I began investing in stocks in the 60’s, and since that time I have repeatedly seen an eerie relationship that I think it will continue. Higher interest rates means lower P/E ratios for stocks, lower investment in foreign stocks, lower bond prices and more cash held by investors. Incidentally, higher interest rates mean lower housing prices and commodity prices too.


Recently President Putin was visiting with western capitalists seeking new investments in Russia at the same time that Russia added a new, unexpected and arbitrary tax bill to a British-Russian joint venture. Some observers say Putin doesn’t know what is going on or that he can’t control his own tax authorities. Russians that I know have a different opinion. They say it is just that Putin, and the Kremlin in general, believe that all capitalists are stupid and blinded by greed, and that the old maxim “give a capitalist enough rope and he will hang himself”will be true in the end.

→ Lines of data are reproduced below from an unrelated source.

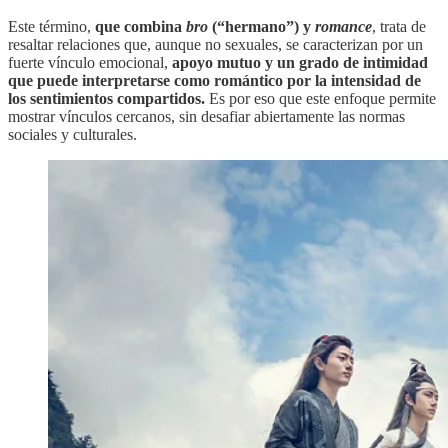
Este término,
que combina
bro
(“hermano”) y
romance
, trata de
resaltar relaciones que, aunque no sexuales, se caracterizan por un
fuerte vínculo emocional,
apoyo mutuo y un grado de intimidad
que puede interpretarse como romántico por la intensidad de
los sentimientos compartidos.
Es por eso que este enfoque permite
mostrar vínculos cercanos, sin desafiar abiertamente las normas
sociales y culturales.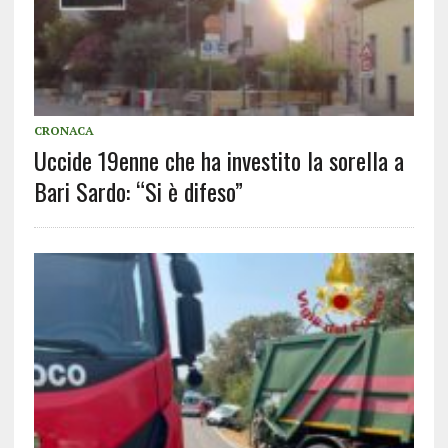
CRONACA
Uccide 19enne che ha investito la sorella a
Bari Sardo: “Si è difeso”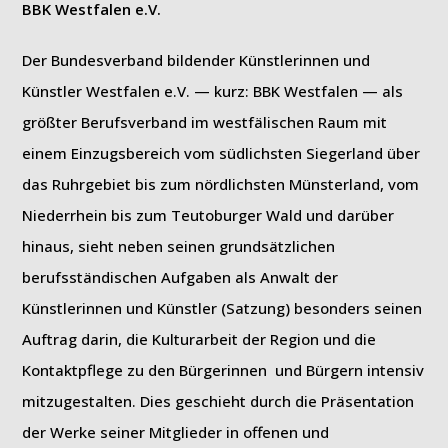
BBK Westfalen e.V.
Der Bundesverband bildender Künstlerinnen und
Künstler Westfalen e.V. — kurz: BBK Westfalen — als
größter Berufsverband im westfälischen Raum mit
einem Einzugsbereich vom südlichsten Siegerland über
das Ruhrgebiet bis zum nördlichsten Münsterland, vom
Niederrhein bis zum Teutoburger Wald und darüber
hinaus, sieht neben seinen grundsätzlichen
berufsständischen Aufgaben als Anwalt der
Künstlerinnen und Künstler (Satzung) besonders seinen
Auftrag darin, die Kulturarbeit der Region und die
Kontaktpflege zu den Bürgerinnen und Bürgern intensiv
mitzugestalten. Dies geschieht durch die Präsentation
der Werke seiner Mitglieder in offenen und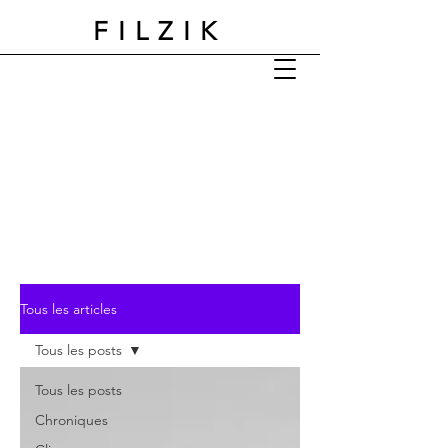
FILZIK
Tous les articles
Tous les posts
Tous les posts
Chroniques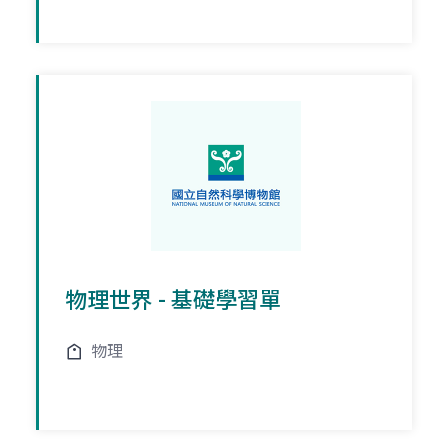
物理世界 - 基礎學習單
物理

If the Russians want to confiscate all the foreign assets, then why don’t they do as the Chinese may do, and allow big foreign investment, do not interfere while new investments are being made and then seize or heavily tax them when the investments is very big and very valuable? This serves two purposes. First you get more assets, and secondly, you allow your people to get good prolonged training in how to manage things effectively.

I have no doubt that Russia will end up stealing a great deal of the assets that are invested in their country. In my opinion, the Chinese are smarter to be patient and learn as much as possible before the inevitable rift occurs.

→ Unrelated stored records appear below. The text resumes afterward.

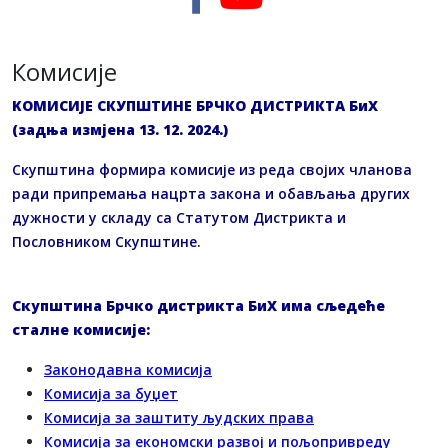
Комисије
KОМИСИЈЕ СКУПШТИНЕ БРЧКО ДИСТРИКТА БиХ
(задња измјена 13. 12. 2024.)
Скупштина формира комисије из реда својих чланова
ради припремања нацрта закона и обављања других
дужности у складу са Статутом Дистрикта и
Пословником Скупштине.
Скупштина Брчко дистрикта БиХ има сљедеће
сталне комисије:
Законодавнa комисијa
Комисија за буџет
Комисија за заштиту људских права
Комисија за економски развој и пољопривреду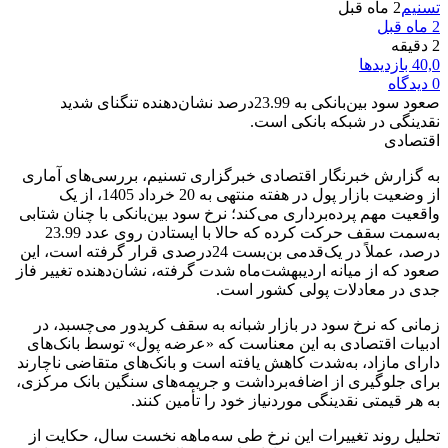
نیم
2 ماه قبل
زدیدها
صعود سود بین‌بانکی به 23.99درصد نشان‌دهنده تنگنای شدید
دینگی در شبکه بانکی است.
تصادی
 گزارش خبرنگار اقتصادی خبرگزاری تسنیم، بررسی‌های آماری
از وضعیت بازار پول در هفته منتهی به 20 خرداد 1405، از یک
عیت مهم پرده‌برداری می‌کند؛ نرخ سود بین‌بانکی با چنان شتابی
به‌سمت سقف حرکت کرده که حالا با ایستادن روی عدد 23.99
درصد، عملاً در یک‌قدمی بن‌بست 24درصدی قرار گرفته است، این
د که از میانه اردیبهشت‌ماه شدت گرفته، نشان‌دهنده تغییر فاز
ی در معادلات پولی کشور است.
انی که نرخ سود در بازار شبانه به سقف کریدور می‌چسبد، در
بیات اقتصادی به این معناست که «عرضه پول» توسط بانک‌های
رای مازاد، به‌شدت کاهش یافته است و بانک‌های متقاضی ناچارند
ای جلوگیری از اضافه‌برداشت و جریمه‌های سنگین بانک مرکزی،
هر قیمتی نقدینگی موردنیاز خود را تأمین کنند.
لیل روند تغییرات این نرخ طی سه‌ماهه نخست سال، حکایت از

Interest rates are rising and that is bad for stocks globally, bonds, real estate and possibly commodities. It is good for the U.S. dollars’ value versus foreign currencies. This does not mean that short-term stock rallies will not occur, however the operative words are “short-term”.

The demand for commodities will depend upon the growth rates of China, India, Eastern European and smaller Asian countries. The growth rates of these countries in part depends upon growth of demand for products and services from the developed economies in North America, Europe and Japan. If the U.S. and Europe go into recessions and if Japan’s growth remains modest, there could be a prolonged lack of demand for commodities and energy developing in 2006. At this juncture we do not see a recession, but should we see one on the horizon we will take profits in energy and growth stocks and wait on the sidelines.

At Guild Investment Management we are holding a large percentage of cash in every client account, and will wait patiently for a buying opportunity, which may be precipitated by lower stock markets.